Work item:
Search the material for lines containing the word "κυκλοφορίας", and copy each one.
━━ Exercise data
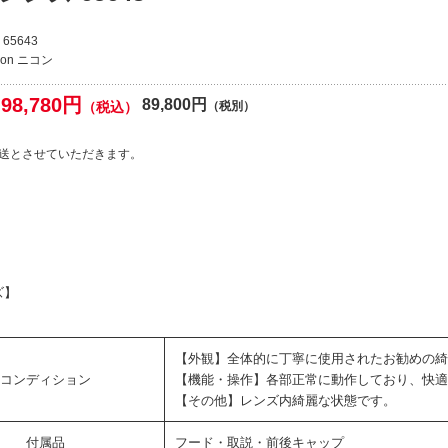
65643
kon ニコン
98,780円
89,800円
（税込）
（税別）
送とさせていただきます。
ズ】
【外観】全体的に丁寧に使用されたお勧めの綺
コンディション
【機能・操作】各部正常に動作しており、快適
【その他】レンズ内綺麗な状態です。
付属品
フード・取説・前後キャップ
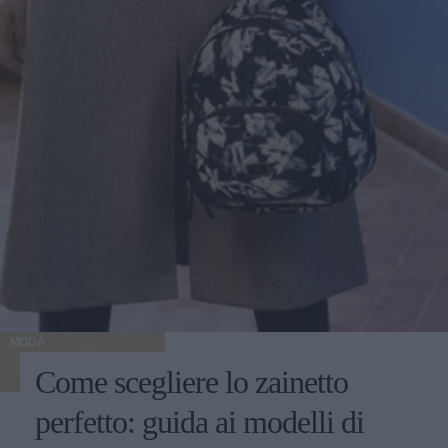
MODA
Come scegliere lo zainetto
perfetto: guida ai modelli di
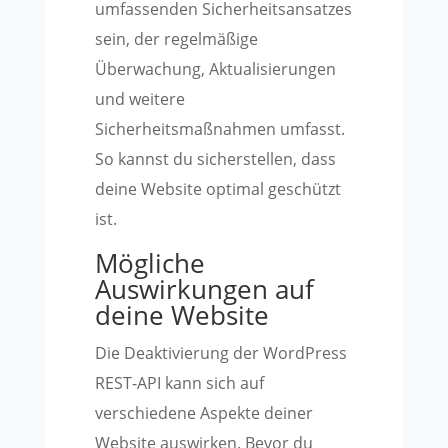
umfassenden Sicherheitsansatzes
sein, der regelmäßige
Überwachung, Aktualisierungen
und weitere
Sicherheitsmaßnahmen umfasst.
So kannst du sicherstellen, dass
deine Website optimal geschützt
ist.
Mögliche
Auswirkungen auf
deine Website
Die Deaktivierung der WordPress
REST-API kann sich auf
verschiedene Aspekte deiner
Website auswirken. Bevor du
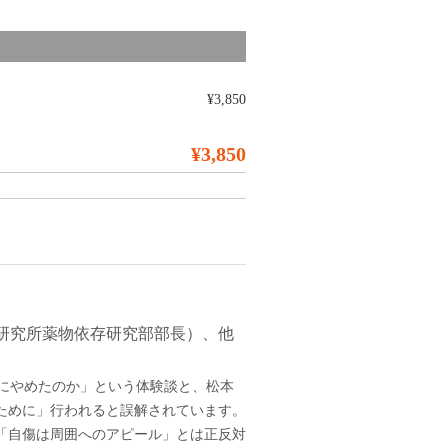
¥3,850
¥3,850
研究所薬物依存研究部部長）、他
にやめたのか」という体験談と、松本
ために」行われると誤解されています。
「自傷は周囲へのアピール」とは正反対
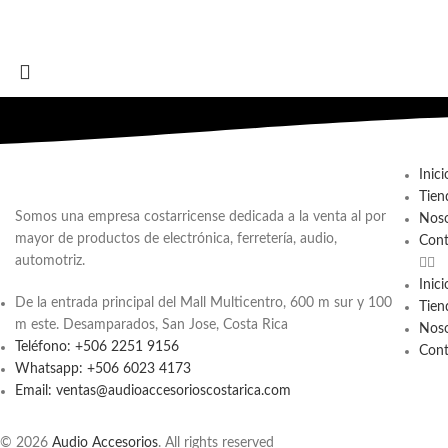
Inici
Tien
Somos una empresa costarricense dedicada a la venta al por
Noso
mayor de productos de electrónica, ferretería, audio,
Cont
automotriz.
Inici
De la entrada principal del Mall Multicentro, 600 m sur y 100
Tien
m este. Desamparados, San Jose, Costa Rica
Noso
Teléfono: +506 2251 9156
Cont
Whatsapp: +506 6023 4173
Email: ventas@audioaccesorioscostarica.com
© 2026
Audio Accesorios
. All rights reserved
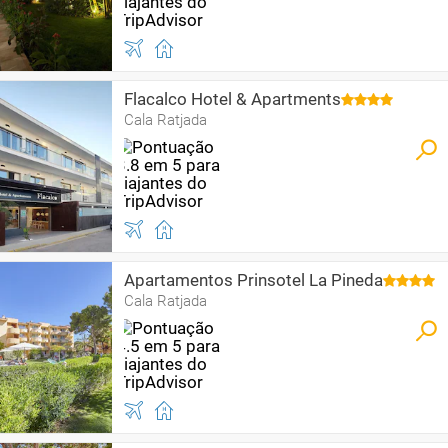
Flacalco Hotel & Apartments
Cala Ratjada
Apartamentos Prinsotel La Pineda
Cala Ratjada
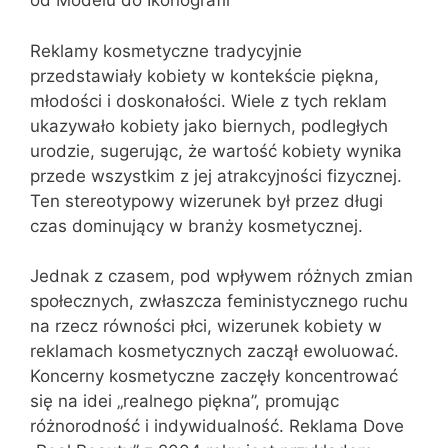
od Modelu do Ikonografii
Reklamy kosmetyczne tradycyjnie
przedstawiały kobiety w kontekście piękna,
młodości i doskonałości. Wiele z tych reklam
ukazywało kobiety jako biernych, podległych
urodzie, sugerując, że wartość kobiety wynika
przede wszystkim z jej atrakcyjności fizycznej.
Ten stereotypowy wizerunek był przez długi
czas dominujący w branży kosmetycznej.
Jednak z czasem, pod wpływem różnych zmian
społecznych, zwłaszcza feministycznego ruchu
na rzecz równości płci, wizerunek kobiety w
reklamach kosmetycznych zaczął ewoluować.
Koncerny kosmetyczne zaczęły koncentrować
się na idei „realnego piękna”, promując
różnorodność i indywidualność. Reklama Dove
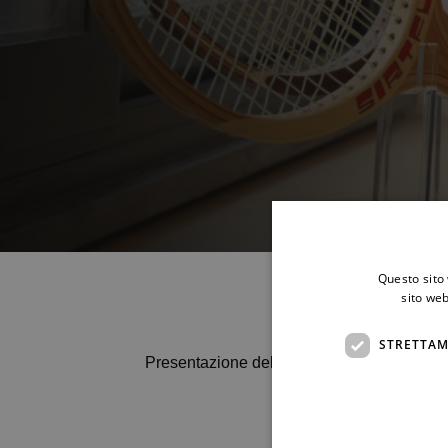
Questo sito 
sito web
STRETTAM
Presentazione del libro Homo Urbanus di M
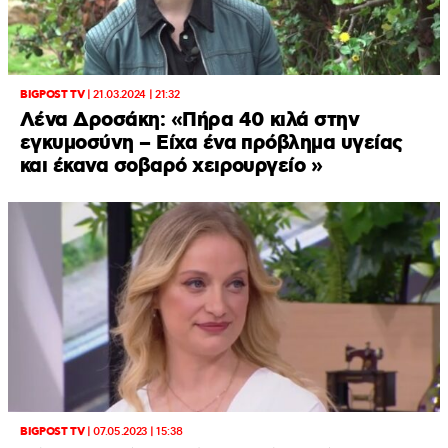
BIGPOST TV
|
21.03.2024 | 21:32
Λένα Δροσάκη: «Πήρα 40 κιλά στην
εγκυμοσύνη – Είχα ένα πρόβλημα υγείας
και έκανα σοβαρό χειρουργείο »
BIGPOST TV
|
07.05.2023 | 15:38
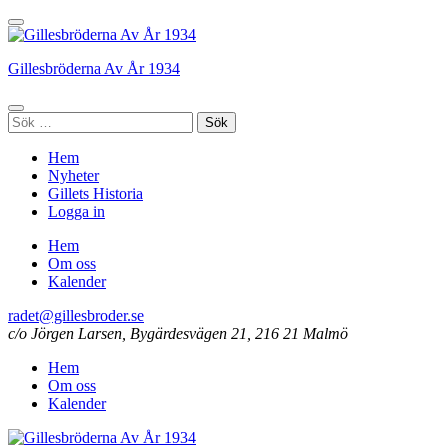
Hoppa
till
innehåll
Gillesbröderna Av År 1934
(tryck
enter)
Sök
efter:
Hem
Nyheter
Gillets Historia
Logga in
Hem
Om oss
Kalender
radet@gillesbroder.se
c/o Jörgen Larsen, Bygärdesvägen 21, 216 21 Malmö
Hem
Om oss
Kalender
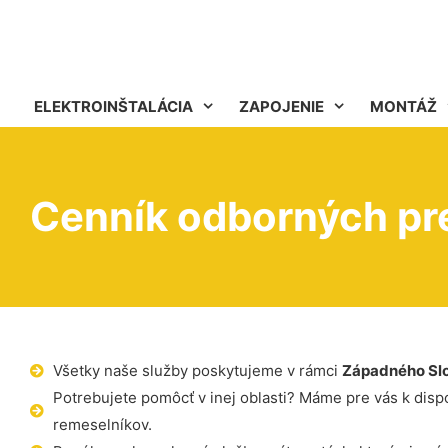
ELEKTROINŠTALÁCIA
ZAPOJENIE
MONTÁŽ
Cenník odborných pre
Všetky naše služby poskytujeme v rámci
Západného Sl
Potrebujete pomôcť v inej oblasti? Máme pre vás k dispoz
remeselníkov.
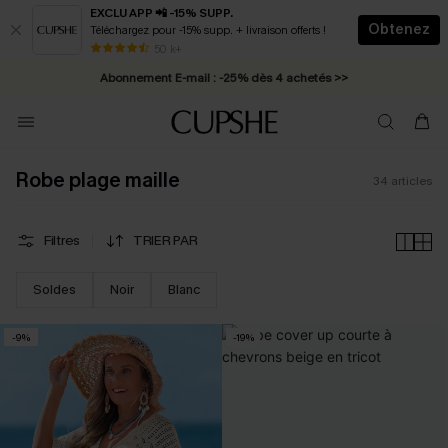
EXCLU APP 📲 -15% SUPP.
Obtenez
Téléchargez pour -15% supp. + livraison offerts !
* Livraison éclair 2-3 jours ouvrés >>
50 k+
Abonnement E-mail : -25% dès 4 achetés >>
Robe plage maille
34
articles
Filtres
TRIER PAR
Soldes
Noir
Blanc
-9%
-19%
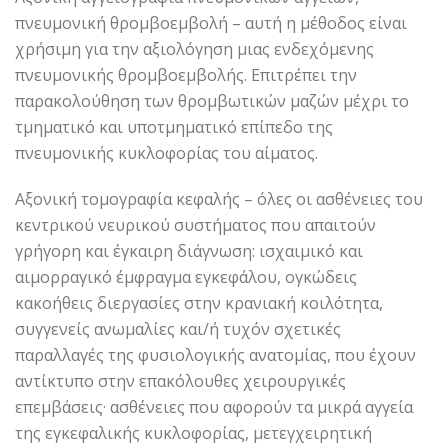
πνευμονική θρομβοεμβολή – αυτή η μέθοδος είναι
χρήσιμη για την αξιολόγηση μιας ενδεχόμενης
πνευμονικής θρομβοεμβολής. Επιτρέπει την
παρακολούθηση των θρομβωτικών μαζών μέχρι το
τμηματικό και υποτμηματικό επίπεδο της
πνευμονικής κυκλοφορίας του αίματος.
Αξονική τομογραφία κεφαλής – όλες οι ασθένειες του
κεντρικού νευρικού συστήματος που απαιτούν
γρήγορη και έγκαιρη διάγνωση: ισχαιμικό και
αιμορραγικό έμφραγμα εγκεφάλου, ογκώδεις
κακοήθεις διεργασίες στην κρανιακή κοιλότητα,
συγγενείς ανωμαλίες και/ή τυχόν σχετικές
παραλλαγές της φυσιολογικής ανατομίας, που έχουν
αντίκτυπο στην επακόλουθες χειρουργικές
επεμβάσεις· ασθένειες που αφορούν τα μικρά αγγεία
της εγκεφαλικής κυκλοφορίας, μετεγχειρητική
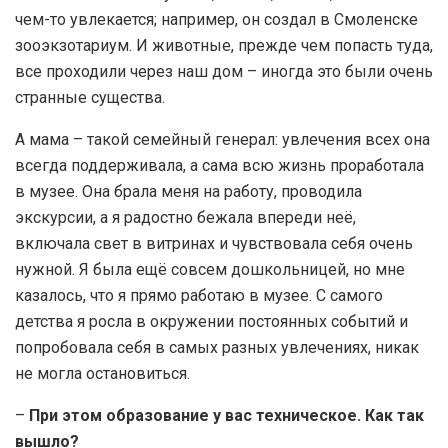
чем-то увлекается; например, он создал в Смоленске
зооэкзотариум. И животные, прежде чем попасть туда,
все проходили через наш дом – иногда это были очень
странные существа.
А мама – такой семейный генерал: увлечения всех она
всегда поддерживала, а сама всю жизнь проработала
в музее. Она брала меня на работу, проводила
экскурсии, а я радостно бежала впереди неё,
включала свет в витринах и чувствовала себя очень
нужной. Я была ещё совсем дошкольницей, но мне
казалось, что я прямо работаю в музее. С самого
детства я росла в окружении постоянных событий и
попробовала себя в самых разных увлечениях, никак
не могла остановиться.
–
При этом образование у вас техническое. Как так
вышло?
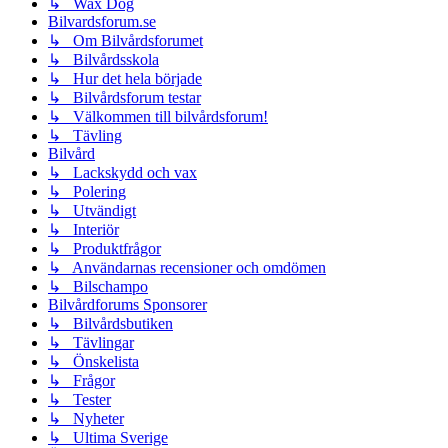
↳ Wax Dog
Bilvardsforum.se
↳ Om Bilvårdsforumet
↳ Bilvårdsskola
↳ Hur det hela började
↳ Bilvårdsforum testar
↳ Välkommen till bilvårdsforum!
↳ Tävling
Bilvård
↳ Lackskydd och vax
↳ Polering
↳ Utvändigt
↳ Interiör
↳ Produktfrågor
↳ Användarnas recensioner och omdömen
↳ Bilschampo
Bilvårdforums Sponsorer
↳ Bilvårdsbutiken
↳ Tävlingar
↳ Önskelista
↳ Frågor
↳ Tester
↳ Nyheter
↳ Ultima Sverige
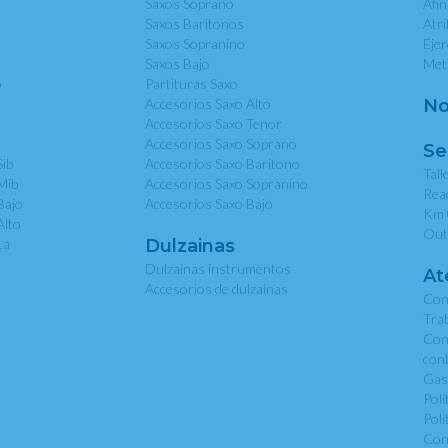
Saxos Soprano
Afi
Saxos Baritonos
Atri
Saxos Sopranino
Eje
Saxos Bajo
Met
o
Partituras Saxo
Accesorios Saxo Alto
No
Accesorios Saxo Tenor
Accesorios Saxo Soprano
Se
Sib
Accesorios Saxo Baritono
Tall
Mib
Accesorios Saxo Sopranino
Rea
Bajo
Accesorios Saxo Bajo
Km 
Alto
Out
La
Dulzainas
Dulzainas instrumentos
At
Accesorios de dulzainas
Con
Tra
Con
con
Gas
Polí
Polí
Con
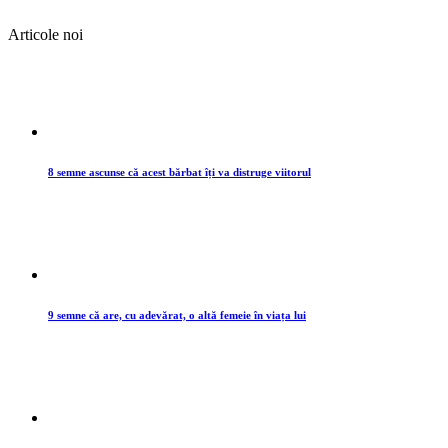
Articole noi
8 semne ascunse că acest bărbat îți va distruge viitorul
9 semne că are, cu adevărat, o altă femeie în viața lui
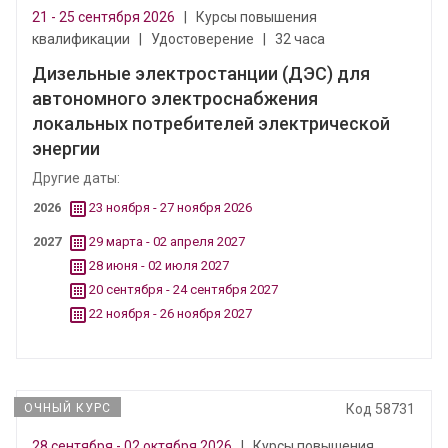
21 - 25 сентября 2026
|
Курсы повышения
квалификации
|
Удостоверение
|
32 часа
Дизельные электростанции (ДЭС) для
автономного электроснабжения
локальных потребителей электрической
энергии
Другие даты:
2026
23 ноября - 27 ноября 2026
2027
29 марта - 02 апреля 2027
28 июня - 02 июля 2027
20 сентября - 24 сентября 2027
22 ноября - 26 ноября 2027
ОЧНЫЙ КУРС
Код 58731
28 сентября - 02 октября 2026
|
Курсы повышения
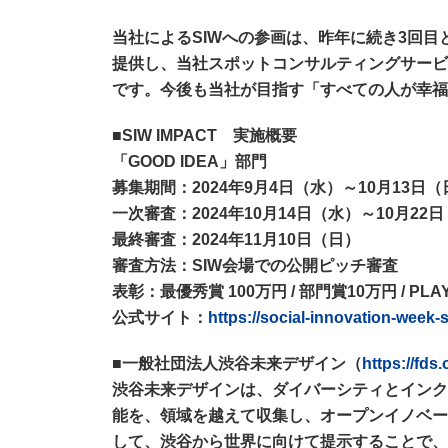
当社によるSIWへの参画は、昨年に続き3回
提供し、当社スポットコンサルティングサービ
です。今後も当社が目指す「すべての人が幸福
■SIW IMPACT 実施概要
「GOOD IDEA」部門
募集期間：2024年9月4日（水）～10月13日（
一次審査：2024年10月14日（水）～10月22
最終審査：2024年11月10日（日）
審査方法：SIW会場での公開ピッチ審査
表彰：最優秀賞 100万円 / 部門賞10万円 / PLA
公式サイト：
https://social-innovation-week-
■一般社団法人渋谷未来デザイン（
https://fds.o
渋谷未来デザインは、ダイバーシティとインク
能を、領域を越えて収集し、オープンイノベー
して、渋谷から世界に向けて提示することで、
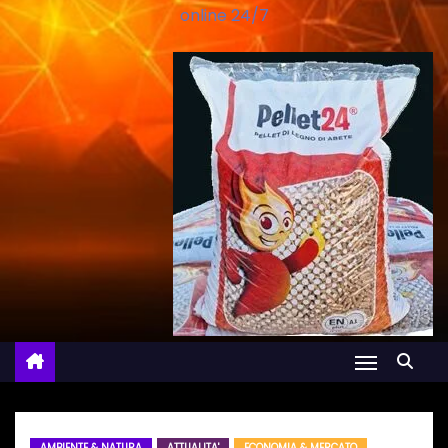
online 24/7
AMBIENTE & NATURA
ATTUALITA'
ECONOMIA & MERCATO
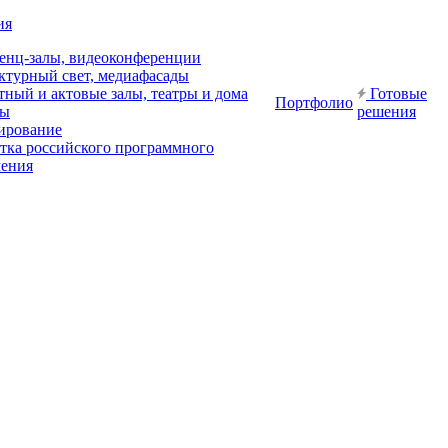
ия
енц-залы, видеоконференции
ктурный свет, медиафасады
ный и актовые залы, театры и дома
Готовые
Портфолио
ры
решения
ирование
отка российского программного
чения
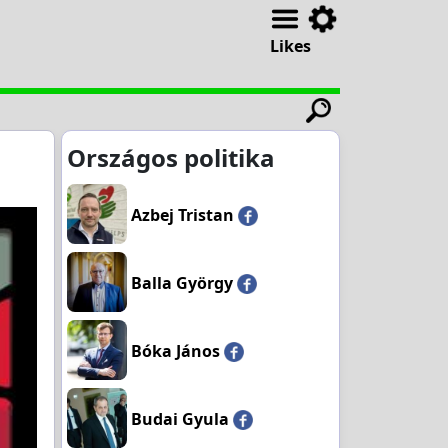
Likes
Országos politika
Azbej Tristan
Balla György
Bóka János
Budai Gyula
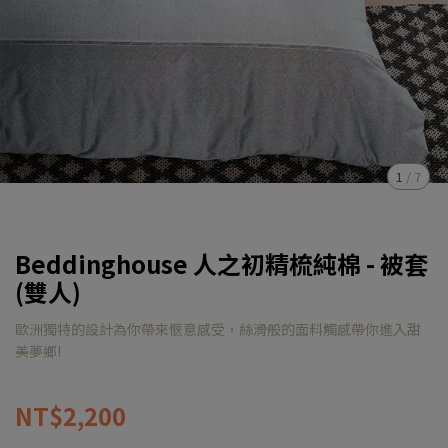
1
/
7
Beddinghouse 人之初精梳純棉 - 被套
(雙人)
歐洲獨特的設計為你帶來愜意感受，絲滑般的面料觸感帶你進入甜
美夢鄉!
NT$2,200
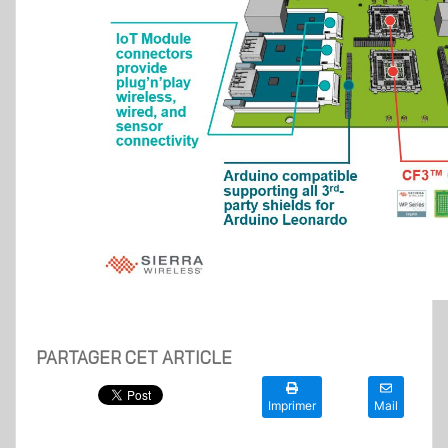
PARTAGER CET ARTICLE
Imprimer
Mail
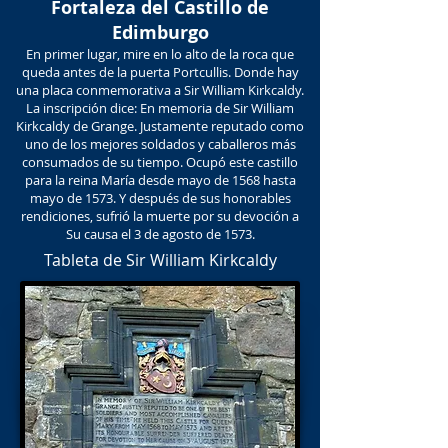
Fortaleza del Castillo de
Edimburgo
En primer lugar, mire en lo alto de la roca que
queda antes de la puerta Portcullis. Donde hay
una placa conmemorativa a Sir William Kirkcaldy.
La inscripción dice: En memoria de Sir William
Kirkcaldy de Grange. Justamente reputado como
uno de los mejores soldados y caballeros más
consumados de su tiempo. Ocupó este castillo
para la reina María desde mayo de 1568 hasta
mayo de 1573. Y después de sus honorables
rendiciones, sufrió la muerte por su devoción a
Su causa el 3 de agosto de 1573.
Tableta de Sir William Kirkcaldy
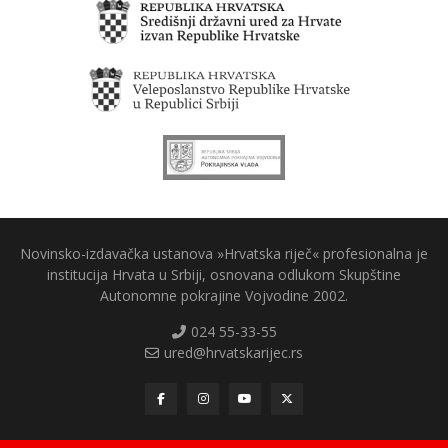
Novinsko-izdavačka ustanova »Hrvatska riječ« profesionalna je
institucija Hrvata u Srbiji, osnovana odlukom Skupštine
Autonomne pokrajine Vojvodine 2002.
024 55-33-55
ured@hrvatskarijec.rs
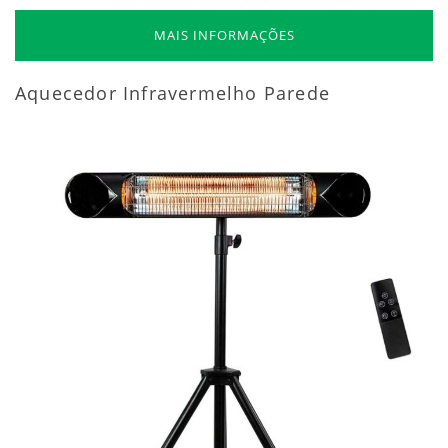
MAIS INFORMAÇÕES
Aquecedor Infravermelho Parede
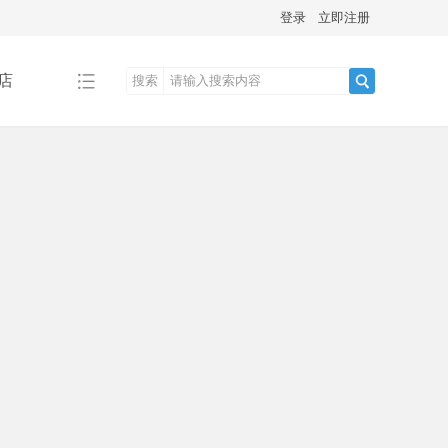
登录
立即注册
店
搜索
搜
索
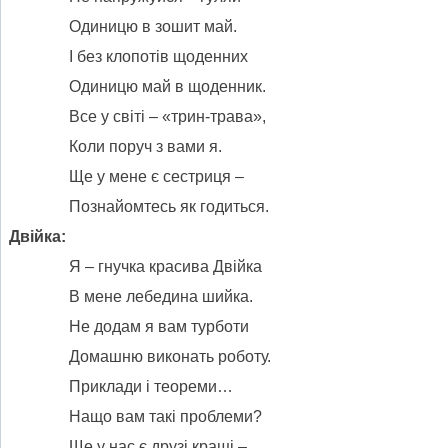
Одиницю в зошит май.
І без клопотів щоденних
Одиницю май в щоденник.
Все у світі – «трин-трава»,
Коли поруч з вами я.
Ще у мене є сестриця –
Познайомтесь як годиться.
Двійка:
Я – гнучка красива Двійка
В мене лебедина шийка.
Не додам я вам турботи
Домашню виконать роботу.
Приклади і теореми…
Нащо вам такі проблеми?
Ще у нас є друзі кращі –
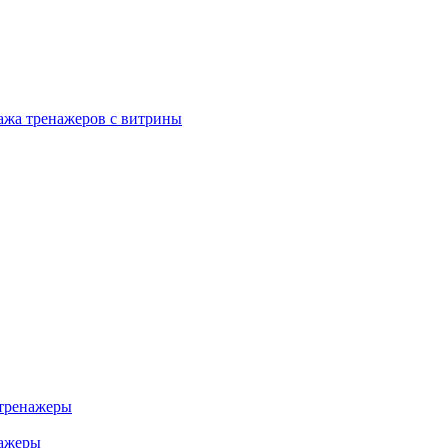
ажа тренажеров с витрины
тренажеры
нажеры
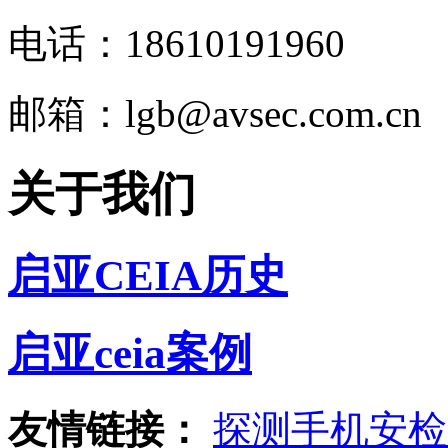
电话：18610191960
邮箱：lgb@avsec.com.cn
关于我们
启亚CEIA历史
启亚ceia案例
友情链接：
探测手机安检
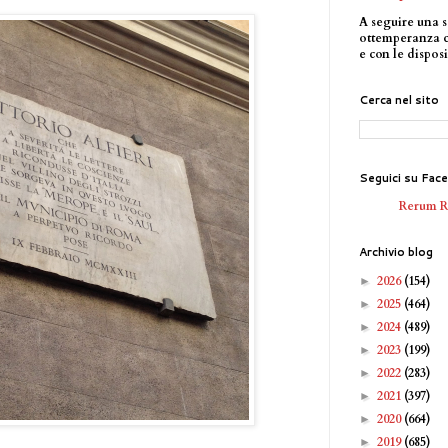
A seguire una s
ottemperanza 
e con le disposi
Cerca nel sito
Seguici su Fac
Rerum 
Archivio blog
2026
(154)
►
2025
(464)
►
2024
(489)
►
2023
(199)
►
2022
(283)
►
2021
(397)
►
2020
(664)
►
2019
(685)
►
━━━━
Answer for the task:
πνευμονικής κυκλοφορίας του αίματος.
της εγκεφαλικής κυκλοφορίας, μετεγχειρητική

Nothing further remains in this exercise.